Pixel coordinate grounding data:
+++

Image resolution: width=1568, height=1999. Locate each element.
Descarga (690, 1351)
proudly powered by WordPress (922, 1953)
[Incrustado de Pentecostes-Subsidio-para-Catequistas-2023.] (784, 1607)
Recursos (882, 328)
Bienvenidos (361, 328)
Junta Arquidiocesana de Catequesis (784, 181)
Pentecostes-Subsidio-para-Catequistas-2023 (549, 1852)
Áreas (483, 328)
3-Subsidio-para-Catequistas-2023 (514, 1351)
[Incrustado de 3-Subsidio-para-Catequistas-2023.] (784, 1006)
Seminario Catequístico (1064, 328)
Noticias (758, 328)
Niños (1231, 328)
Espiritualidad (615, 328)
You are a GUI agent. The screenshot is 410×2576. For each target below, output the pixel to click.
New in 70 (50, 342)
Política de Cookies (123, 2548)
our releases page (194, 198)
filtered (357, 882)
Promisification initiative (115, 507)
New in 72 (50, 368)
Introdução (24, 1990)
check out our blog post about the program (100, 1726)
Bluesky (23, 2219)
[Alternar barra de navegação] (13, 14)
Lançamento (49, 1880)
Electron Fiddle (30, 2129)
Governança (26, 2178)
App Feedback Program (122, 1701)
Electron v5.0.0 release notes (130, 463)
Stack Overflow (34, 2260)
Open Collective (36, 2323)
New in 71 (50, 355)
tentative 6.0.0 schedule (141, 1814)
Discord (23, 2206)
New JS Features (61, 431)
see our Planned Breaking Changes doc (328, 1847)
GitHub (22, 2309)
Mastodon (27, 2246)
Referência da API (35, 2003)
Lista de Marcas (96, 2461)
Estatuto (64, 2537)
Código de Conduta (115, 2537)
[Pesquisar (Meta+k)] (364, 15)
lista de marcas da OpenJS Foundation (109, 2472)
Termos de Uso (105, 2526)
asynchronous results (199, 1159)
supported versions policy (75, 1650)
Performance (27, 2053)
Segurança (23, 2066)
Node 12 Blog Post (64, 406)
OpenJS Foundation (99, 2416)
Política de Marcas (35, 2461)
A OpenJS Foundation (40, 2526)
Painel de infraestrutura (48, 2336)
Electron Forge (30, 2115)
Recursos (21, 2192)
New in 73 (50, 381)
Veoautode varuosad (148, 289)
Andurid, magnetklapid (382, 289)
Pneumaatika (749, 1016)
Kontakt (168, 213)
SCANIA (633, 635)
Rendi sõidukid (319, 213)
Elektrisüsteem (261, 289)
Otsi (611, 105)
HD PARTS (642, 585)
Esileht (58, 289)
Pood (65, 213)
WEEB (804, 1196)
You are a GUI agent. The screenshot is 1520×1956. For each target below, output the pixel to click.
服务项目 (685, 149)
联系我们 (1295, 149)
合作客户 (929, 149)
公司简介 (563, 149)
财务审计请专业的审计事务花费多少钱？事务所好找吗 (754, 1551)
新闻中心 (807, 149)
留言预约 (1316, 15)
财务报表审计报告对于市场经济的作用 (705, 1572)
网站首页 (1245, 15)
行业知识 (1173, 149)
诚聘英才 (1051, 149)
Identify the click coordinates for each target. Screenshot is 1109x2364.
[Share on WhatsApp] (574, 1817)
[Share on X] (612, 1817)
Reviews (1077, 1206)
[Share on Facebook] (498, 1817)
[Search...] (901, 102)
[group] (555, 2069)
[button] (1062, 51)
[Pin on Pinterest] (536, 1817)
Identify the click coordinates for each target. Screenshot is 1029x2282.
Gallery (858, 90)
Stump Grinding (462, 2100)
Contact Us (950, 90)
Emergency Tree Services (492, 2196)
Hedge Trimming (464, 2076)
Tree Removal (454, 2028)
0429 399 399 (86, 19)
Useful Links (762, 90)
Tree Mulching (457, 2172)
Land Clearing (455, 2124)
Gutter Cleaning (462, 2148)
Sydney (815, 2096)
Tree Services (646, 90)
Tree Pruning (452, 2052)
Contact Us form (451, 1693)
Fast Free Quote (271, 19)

+++

_EXERCISE OBJECTIVE:_
Please return every line of the records that contains the word "click".

_TASK OUTPUT:_
You are a GUI agent. The screenshot is 410×2576. For each target below, output the pixel to click.
You are a GUI agent. The screenshot is 1520×1956. For each target below, output the pixel to click.
Identify the click coordinates for each target. Screenshot is 1109x2364.
Identify the click coordinates for each target. Screenshot is 1029x2282.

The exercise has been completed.